The Hall of Fame ballot is out there and in the hands of longtime BBWAA members (which leaves me out). In my mind there's just one big question but more on that in a moment. First the source material:
Suspected steroid users Rafael Palmeiro and Juan Gonzalez are on baseball's Hall of Fame ballot for the first time and join Bert Blyleven and Roberto Alomar, both having fallen just short in last year's vote.
Former Most Valuable Players Jeff Bagwell and Larry Walker, and former Rookies of the Year Benito Santiago and Raul Mondesi also will be on the 33-man ballot, the Baseball Writers' Association of America said Monday.
When Andre Dawson was elected in January, Blyleven fell five votes short in his 13th season of eligibility and Alomar finished eight shy in his first season of eligibility.

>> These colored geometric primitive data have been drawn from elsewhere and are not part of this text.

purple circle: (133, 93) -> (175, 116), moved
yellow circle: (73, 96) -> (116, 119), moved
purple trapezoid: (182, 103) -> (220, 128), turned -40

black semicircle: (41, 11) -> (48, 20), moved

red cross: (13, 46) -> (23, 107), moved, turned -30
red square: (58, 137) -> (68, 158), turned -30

It was the first time two candidates in the same election missed by fewer than 10 votes.
Pitcher Jack Morris (282 votes, 52.3 percent) and shortstop Barry Larkin with (278 votes, 51.6 percent) were the only others on at least half the ballots.

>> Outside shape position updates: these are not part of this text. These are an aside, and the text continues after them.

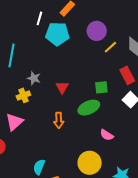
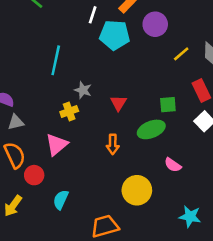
purple circle: (97, 31) -> (155, 24), moved
yellow circle: (90, 163) -> (137, 190), moved
cyan semicircle: (39, 167) -> (61, 200), moved

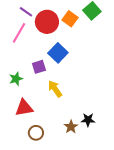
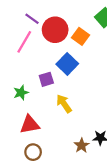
orange square: (70, 19) -> (80, 36), moved
brown circle: (36, 133) -> (33, 152), moved

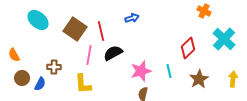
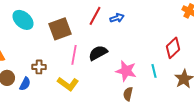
brown square: (75, 29) -> (60, 29), turned 35
red line: (101, 31) -> (95, 16), moved, turned 42
pink star: (141, 71) -> (126, 71), turned 30
yellow L-shape: (83, 84) -> (68, 84), turned -50

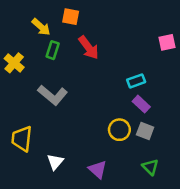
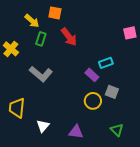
purple rectangle: (141, 104) -> (92, 75), moved
gray square: (145, 131) -> (112, 92), moved
purple triangle: (98, 170) -> (76, 132), turned -35

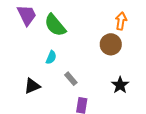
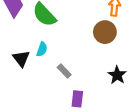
black triangle: (32, 86) -> (21, 59), moved, turned -42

The complete ballot: Roberto Alomar, Carlos Baerga, Jeff Bagwell, Harold Baines, Bert Blyleven, Bret Boone, Kevin Brown, John Franco, Juan Gonzalez, Marquis Grissom, Lenny Harris, Bobby Higginson, Charles Johnson, Barry Larkin, Al Leiter, Edgar Martinez, Tino Martinez, Don Mattingly, Fred McGriff, Mark McGwire, Raul Mondesi, Jack Morris, Dale Murphy, John Olerud, Rafael Palmeiro, Dave Parker, Tim Raines, Kirk Rueter, Benito Santiago, Lee Smith, B.J. Surhoff, Alan Trammell, Larry Walker.

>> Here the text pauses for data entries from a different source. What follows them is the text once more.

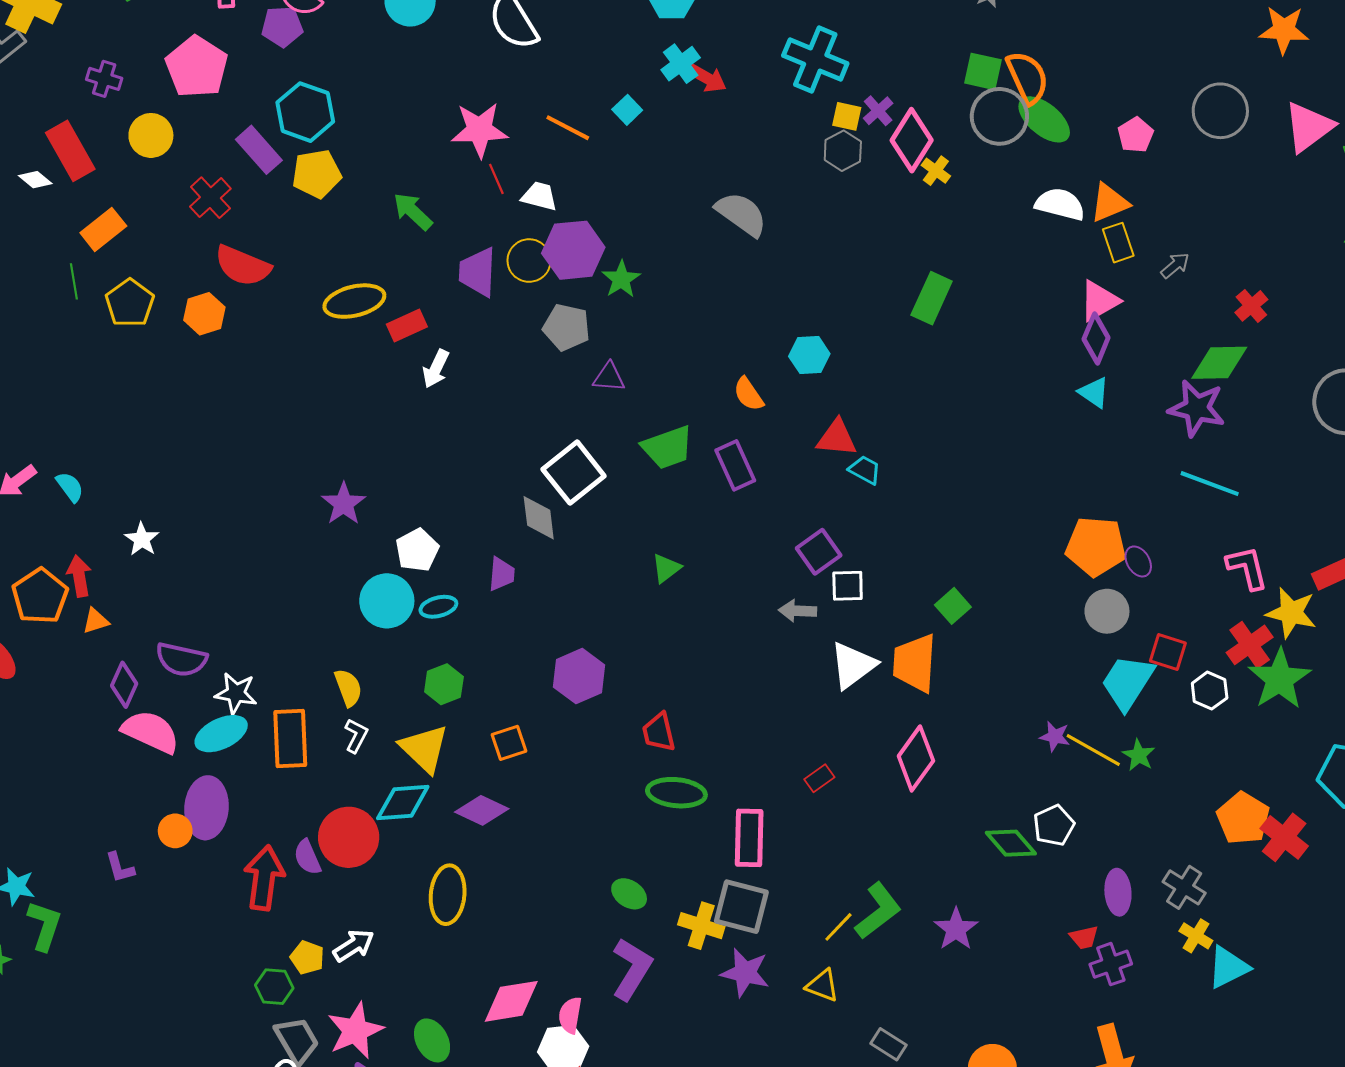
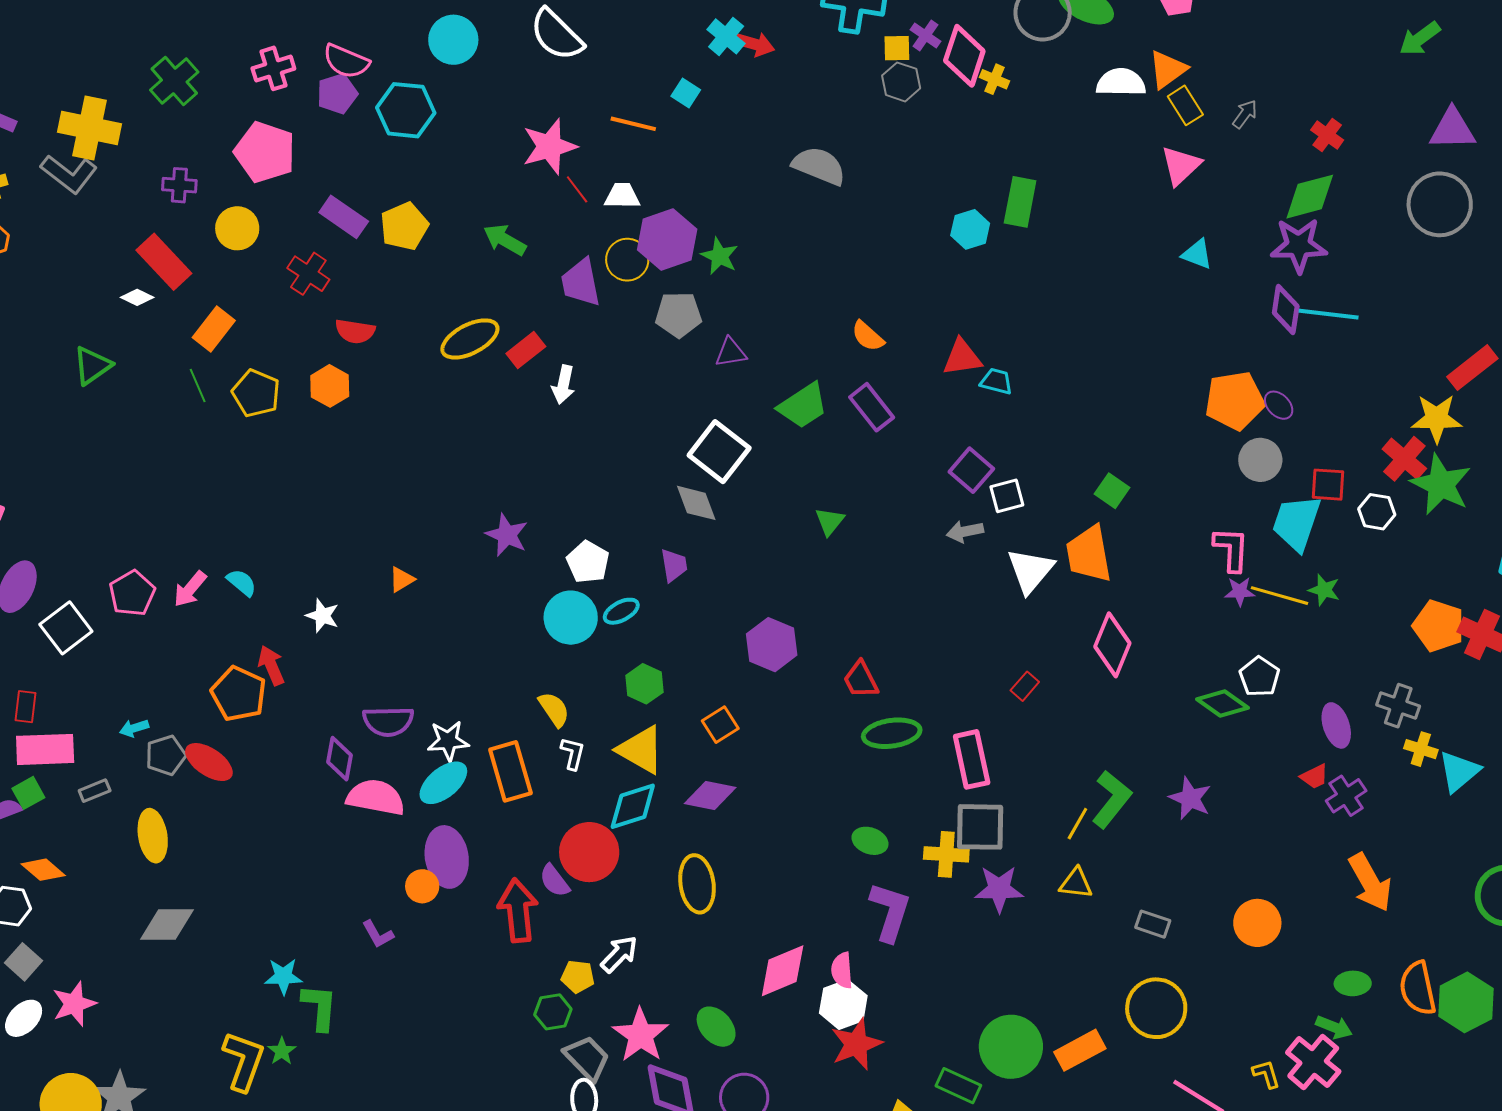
cyan hexagon: (305, 112) -> (406, 110), moved
red semicircle: (243, 266) -> (355, 331), size x0.7
purple diamond: (1096, 338) -> (1286, 310), moved
cyan hexagon: (809, 355) -> (970, 229), moved
pink L-shape: (1247, 568) -> (1231, 549), moved, turned 30
orange triangle: (96, 621) -> (402, 579), moved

Just off the top of my head, I would definitely vote for Alomar, Bagwell, Blyleven, Larkin, Raines, and Trammell. One might also make compelling cases for Kevin Brown, Edgar Martinez, Murphy, Mattingly, McGriff, McGwire, Palmeiro, Lee Smith, and Larry Walker. Not to mention Jack Morris and Dave Parker, who certainly have their partisans (granted, Morris more than Parker).
It's safe to say that this is one mighty crowded ballot. Which, paradoxically enough, just makes it harder for any particular player to be elected.
Blyleven's going to make it this time, and probably Alomar. Larkin figures to improve upon last year's showing, but will have to wait a while longer. Raines and Trammell will continue to be terribly under-appreciated by the voters. The real question, I think, is Bagwell's fate.
I don't think he'll be elected this time. But I don't have any feel at all for how close he'll come.
Just in terms of winning games, Bagwell is overly qualified for the Hall of Fame. He's fourth on the career Wins Above Replacement list among first basemen. I know that might seem hard to believe, and if you want to knock him down a few slots he's in the same territory as contemporaries Palmeiro, Olerud, McGwire, and Will Clark.
I wouldn't knock him down a few slots, though. Bagwell was an outstanding hitter, an outstanding fielder, and an outstanding baserunner. Essentially, he had no weakness (unless you count his anemic hitting in October).
But Bagwell's been overshadowed by Albert Pujols -- who already ranks third on the WAR list, behind only Lou Gehrig and Jimmie Foxx -- and I doubt if the voters are going to give him much credit for his defense and his baserunning. Also, Bagwell will probably be at least grazed by the same suspicion that's going to cost Rafael Palmeiro a great deal of support.
Practically speaking, we can't put all the great first basemen of the last 30 years into the Hall of Fame. There are just too damned many of them (in addition to those mentioned already, we've also got Keith Hernandez and Todd Helton). I just happen to think Bagwell was the best of them. My guess, though, is that he doesn't get named on more than 50 percent of the ballots in this, his first try.